The fire caused by the crime will force the motel along Route 1 in lower Bucks to close for as long as six months, said contractors working at the site Friday.

The blaze gutted the building - and was just the latest in years of occurrences that have made notorious a cluster of inns along Route 1 in Bensalem Township, the county's largest municipality.

The highway has long been known as a criminal hot spot, mainly for drug deals and prostitution, along with occasional violent crimes.

The motels' location - just outside the city of Philadelphia and near a turnpike exit convenient for travelers from New York City - makes them "prime pickings for criminal activity," authorities say.

People coming from Philadelphia or New Jersey have a "What happens in Vegas stays in Vegas" mentality about the just-over-the-border motels, said Bucks County District Attorney David Heckler.

In 2015, four hotels on Route 1 had 1,134 calls for police - an average of three a day - and 419 arrests, according to Bensalem police statistics.

That's nearly eight times as many as four unidentified motels on Street Road, which crosses Route 1 just a few minutes to the north where higher-rate establishments such as Crowne Plaza, Hampton Inn and Holiday Inn are situated.

"We work them hard," said Fred Harran, director of public safety for the Bensalem Police Department. "We do focus on the hotels when needed."

He did not want to give further details of police strategy, saying only that the department works with hotel owners and employees.

"They're good folks. They don't want crime at their hotels."

Yet the motels also provide shelter for families down on their luck or evicted renters who can get a roof over their heads thanks to the low nightly rates.

"In this world, there's a need for that as well, so it's a fine balance," Harran said.

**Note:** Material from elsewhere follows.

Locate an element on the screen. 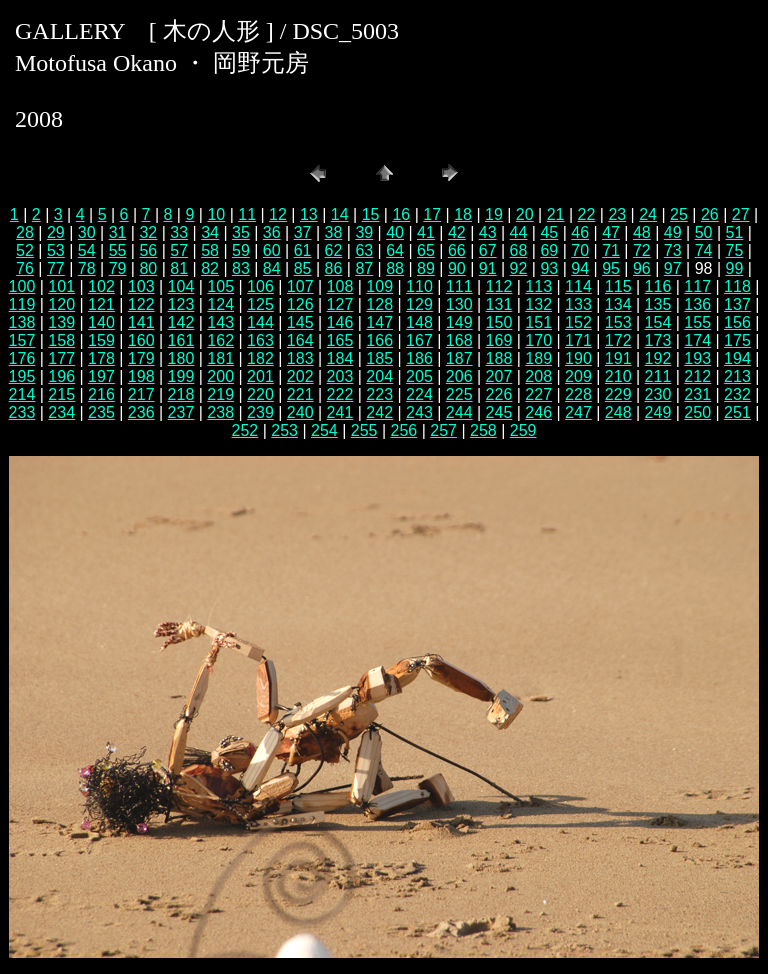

Most crimes are not targeted at other guests, Harran said - not car break-ins or room thefts. Rather, they have been isolated incidents that often occur in private rooms.

Authorities don't want to wipe out the motels; they are not yet considered a nuisance, Heckler said.

Plus, he added, "many of the people we get who are committing crimes in those motels are going to commit crimes somewhere no matter what. I want to catch them."

Last year, a man was charged with killing his girlfriend at the Knights Inn, where he tied a telephone cord around her neck in an attempt to make it look like a suicide.

A few months later, two fugitives wanted in a double slaying in North Carolina holed up at the same motel. One of them shot himself after a police standoff at their room.

In 2013, a former Philadelphia police officer pleaded guilty to sexually assaulting a 14-year-old girl he brought to Lincoln Motel.

In 2012, an 8-month-old was found dead in a room at the Neshaminy Inn, having ingested drugs, his parents' heroin paraphernalia lying near his body.

At the Lincoln Motel on Friday, a side door with a "danger" sign on it was propped open, leading to the deserted motel bar. Past it, a group of contractors was at work in the unlit room.

Cautionary signs were posted all over the building; the first-floor windows were boarded up. The sour smell of smoke hung around the property. The marquee outside still boasted of new rooms starting at $37 daily or $67 nightly.

Small, whose mother last week told the Inquirer that he suffered from mental illness but had been planning to propose to Bacon-Smith, was jailed in Bucks County on May 15 to await court proceedings.

The Lincoln Motel owner was unavailable Friday. Employees at other inns on Route 1 declined to talk Friday about crime in the area.

"There's no regulations on hotels that you must use a 400-count Egyptian thread on your linen," Harran said. "It is what it is."